Fonte: https://paytrack.com.br/blog/consultoria-financeira-empresarial/
    Desde os tempos remotos da Antiguidade Clássica até o presente, a educação se mantém como um reflexo intrínseco da incessante busca pelo conhecimento e da necessidade de adaptação à constante evolução da realidade circundante. Os esforços acadêmicos modernos também permanecem profundamente enraizados na influência intelectual exercida por notáveis pensadores do passado. Pensadores como Bacon, Descartes e Kneller, que lapidaram os fundamentos do pensamento científico, continuam a reverberar em meio às abordagens contemporâneas. Suas contribuições enriquecem o panorama científico atual, delineando um caminho hermenêutico que conecta as origens da indagação filosófica à contínua exploração do conhecimento em nosso tempo.

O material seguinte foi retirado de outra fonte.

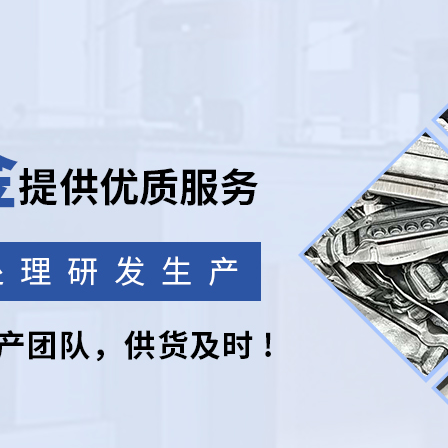
产品中心
质源于专业，不断追求创新，以质量的标尺用心
铝合金
铝合金
铝合金
管材型材类
自行车前叉类
滑板电动车架
铸造铝合金
热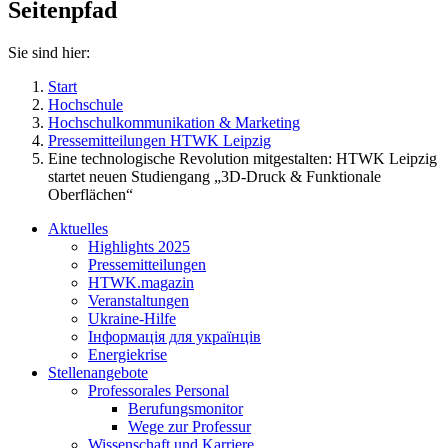
Seitenpfad
Sie sind hier:
Start
Hochschule
Hochschulkommunikation & Marketing
Pressemitteilungen HTWK Leipzig
Eine technologische Revolution mitgestalten: HTWK Leipzig
startet neuen Studiengang „3D-Druck & Funktionale
Oberflächen“
Aktuelles
Highlights 2025
Pressemitteilungen
HTWK.magazin
Veranstaltungen
Ukraine-Hilfe
Інформація для українців
Energiekrise
Stellenangebote
Professorales Personal
Berufungsmonitor
Wege zur Professur
Wissenschaft und Karriere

    A busca por cursos de graduação em administração que promovam a imersão em experiências concretas reflete o compromisso com a experimentação rigorosa, se alinhando com a contemporânea compreensão de que a prática aplicada é um motor essencial para o desenvolvimento de habilidades adaptativas, necessárias para prosperar em um ambiente profissional em constante mutação. Bacon, pioneiro do empirismo, defendia a importância da experimentação e da observação detalhada para o desenvolvimento do conhecimento. Conforme Bacon, aqueles dentre os mortais, mais animados e interessados, não no uso presente das descobertas já feitas, mas em ir mais além; que estejam preocupados, não com a vitória sobre os adversários por meio de argumentos, mas na vitória sobre a natureza, pela ação; não em emitir opiniões elegantes e prováveis, mas em conhecer a verdade de forma clara e manifesta.

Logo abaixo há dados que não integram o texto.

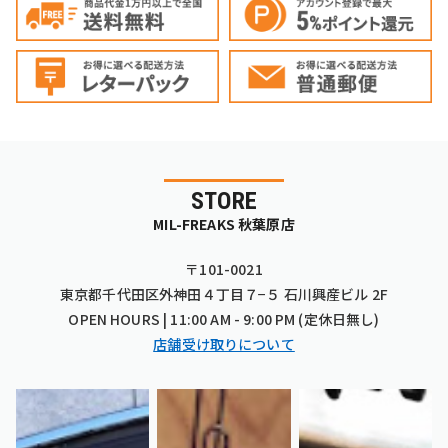
STORE
MIL-FREAKS 秋葉原店
〒101-0021
東京都千代田区外神田４丁目７−５ 石川興産ビル 2F
OPEN HOURS | 11:00 AM - 9:00 PM (定休日無し)
店舗受け取りについて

    Descartes, que coloca a razão como guia para o conhecimento, ecoa na educação atual, reconhecendo a importância do pensamento lógico e habilidades de resolução de problemas. A preparação acadêmica deve capacitar os estudantes para decifrar e abordar situações inéditas, transcendendo a mera acumulação de informações, através do desenvolvimento de habilidades cognitivas, preparando os futuros profissionais da área para enfrentar os desafios emergentes em cenários de constante mudança através da capacidade necessária para explorar, compreender e enfrentar o desconhecido de modo racional. Descartes (1979) defendia que não existia tanta perfeição nas obras compostas por várias peças e feita pela mão de vários artistas, pois para ele, todos os corpos eram semelhantes, o que se diferencia entre eles, é a mente pensante.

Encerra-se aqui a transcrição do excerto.